We have been lately collaborating with the company Perceptive Constructs to increase our data modelling and machine learning capabilities. Both companies were present at the Strata Conference to showcase our work on Distributed and Smart components for Social Media streams analysis. We will unveil our achievements in future posts, but first I’ll share my impressions about the conference and the future of the BigData area.

O’Relly Strata Conferences

These conferences were usually US events, with presence in both coasts (New York, San Francisco and Santa Clara), but this time was the first EU conference so it was very important for us to attend. There is a great activity in UK regarding BigData and the Open Data commitment is very important in that area, which is causing a lot of start-ups can grow up there.

The conference is what you could expect from a big event like this, quite expensive but very well organized and fully oriented to networking and business. There were some events very interesting, like the Start-up Competition, connecting young companies and independent developers with investors and entrepreneurs.  The Office Hours gave us the possibility of face-to-face meetings with some of the speakers, which was a great thing in my opinion.

I’ll comment on the talks I’ve considered most relevant, but just mentioned before that I think the contents were very well structured, with a good mix of technical and inspiring stuff. The keynotes were a great warm-up for a conference which I think tries to show the social aspects behind the BigData field and how it could help to acquire better knowledge in an era of access to the information we have never seen before.

The Talks

First of all, I think it’s worth sharing all the keynotes videos, but I would like to comment on the most remarkable ones, in my opinion.

Good Data, Good Values

It was a really inspiring talk, describing how Big Data can help to make a better world, supporting not so big companies and organizations to make sense the BigData they are generating. “No need to have big data for getting big insights”.

The Great Railway Caper: Big Data in 1955

The talk was interesting because it explained very well what BigData is and which are the actual challenges:

  • Partitioning
  • Slow storage media.
  • Algorithms.
  • Lots of storage.

Current situation haven’t changed since 1955:

  • Not enough ram to solve the entire problem.
  • Algorithm doesn’t exits yet.
  • Machines busy for other stuff.
  • Secondary storage are slow.
  • Having to deal with tight deadlines.

Keynote by Liam Maxwell

The UK Government is really pushing for BigData and committed with the Open Data initiative. I would like to see the Spanish government to continue the efforts to increase the transparency and openness regarding the public data.

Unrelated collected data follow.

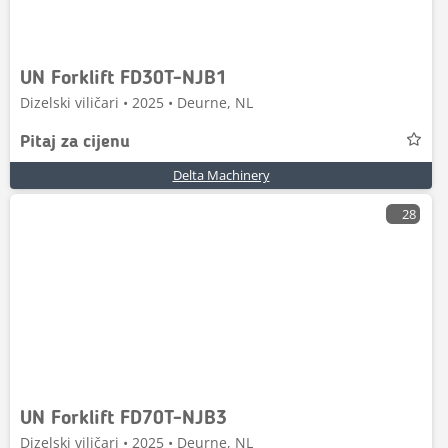
UN Forklift FD30T-NJB1
Dizelski viličari • 2025 • Deurne, NL
Pitaj za cijenu
Delta Machinery
28
UN Forklift FD70T-NJB3
Dizelski viličari • 2025 • Deurne, NL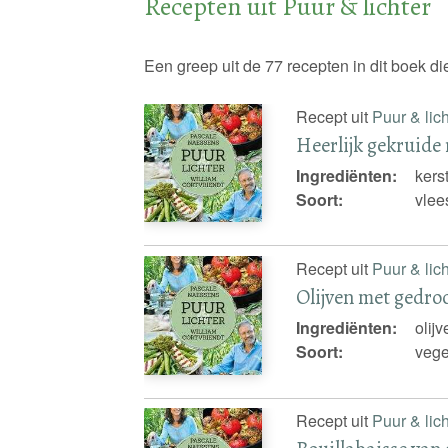
Recepten uit Puur & lichter
Een greep uit de 77 recepten in dit boek 
Recept uit
Puur & lich
Heerlijk gekruide 
Ingrediënten:
kers
Soort:
vlee
Recept uit
Puur & lich
Olijven met gedro
Ingrediënten:
olijv
Soort:
vege
Recept uit
Puur & lich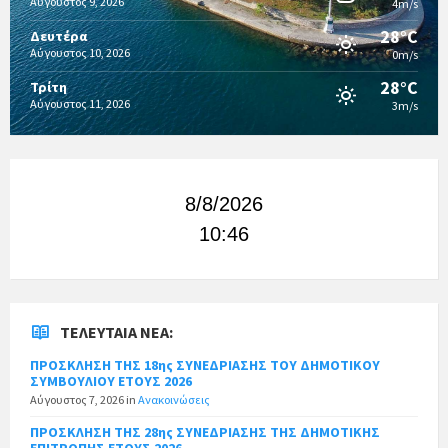
Αύγουστος 9, 2026
4m/s
28°C
Δευτέρα
Αύγουστος 10, 2026
0m/s
28°C
Τρίτη
Αύγουστος 11, 2026
3m/s
8/8/2026
10:46
ΤΕΛΕΥΤΑΊΑ ΝΈΑ:
ΠΡΟΣΚΛΗΣΗ ΤΗΣ 18ης ΣΥΝΕΔΡΙΑΣΗΣ ΤΟΥ ΔΗΜΟΤΙΚΟΥ
ΣΥΜΒΟΥΛΙΟΥ ΕΤΟΥΣ 2026
Αύγουστος 7, 2026
in
Ανακοινώσεις
ΠΡΟΣΚΛΗΣΗ ΤΗΣ 28ης ΣΥΝΕΔΡΙΑΣΗΣ ΤΗΣ ΔΗΜΟΤΙΚΗΣ
ΕΠΙΤΡΟΠΗΣ ΕΤΟΥΣ 2026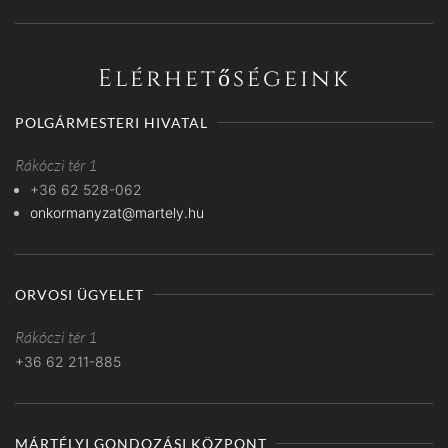
Elérhetőségeink
POLGÁRMESTERI HIVATAL
Rákóczi tér 1
+36 62 528-062
onkormanyzat@martely.hu
ORVOSI ÜGYELET
Rákóczi tér 1
+36 62 211-885
MÁRTÉLYI GONDOZÁSI KÖZPONT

They really want to work with SMEs, avoiding big players and vendor locking issue, which I personally think is the right approach. As it was stated many time during the conference:

  • Open Source + Open Data = Democratization of BigData.

BigData in retail

This talk was an excellent example of a domain where BigData could fit very well. On-line retail providers manage huge volumes of data from many countries and statistical models apply pretty well on consumer habits and depot stock trends.

They basically use matlab, so I guess the real-time analysis is not crucial. They focus on different angles:

  • Predicting how weather affects on sales.
  • Reducing depot stock holding.
  • Improving promotions.

Transparency transformed

They have developed a very cool system, kind of expert system for detecting, classifying and generating new knowledge on different topics: news and media channels, sports, real state, financial services, … They are now approaching regular companies to analyse their business processes.

  • Scheme: data – facts – angles – structure – narrative.
  • Fully automated process: meta-journalism.

There are some cases studies: financial analysis and on-line education.

  • Generating financial reports from isolated insights.
  • Interpretation of financial charts.
  • Giving advices to students and teachers.
  • Social networks are another example.
  • Challenge of dealing with unstructured data.

The core system is based on AI techniques (expert systems, probably) using pattern-matching rules.

  • They don’t predict, but it’s in the roadmap (long term).
  • They don’t expose API.
  • They don’t do machine-learning.